Stored data entries:
______
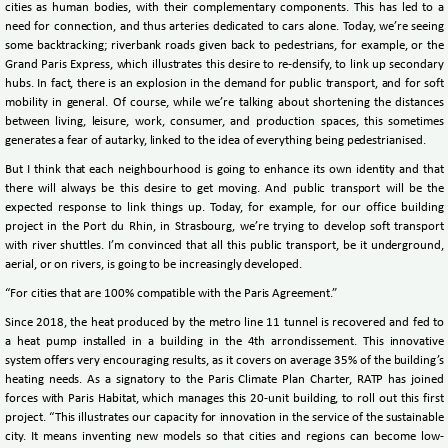
cities as human bodies, with their complementary components. This has led to a
need for connection, and thus arteries dedicated to cars alone. Today, we’re seeing
some backtracking; riverbank roads given back to pedestrians, for example, or the
Grand Paris Express, which illustrates this desire to re-densify, to link up secondary
hubs. In fact, there is an explosion in the demand for public transport, and for soft
mobility in general. Of course, while we’re talking about shortening the distances
between living, leisure, work, consumer, and production spaces, this sometimes
generates a fear of autarky, linked to the idea of everything being pedestrianised.
But I think that each neighbourhood is going to enhance its own identity and that
there will always be this desire to get moving. And public transport will be the
expected response to link things up. Today, for example, for our office building
project in the Port du Rhin, in Strasbourg, we’re trying to develop soft transport
with river shuttles. I’m convinced that all this public transport, be it underground,
aerial, or on rivers, is going to be increasingly developed.
“For cities that are 100% compatible with the Paris Agreement.”
Since 2018, the heat produced by the metro line 11 tunnel is recovered and fed to
a heat pump installed in a building in the 4th arrondissement. This innovative
system offers very encouraging results, as it covers on average 35% of the building’s
heating needs. As a signatory to the Paris Climate Plan Charter, RATP has joined
forces with Paris Habitat, which manages this 20-unit building, to roll out this first
project. “This illustrates our capacity for innovation in the service of the sustainable
city. It means inventing new models so that cities and regions can become low-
______
Required action
State only the number of lines in these entries that contain "which".

Solved exercise
2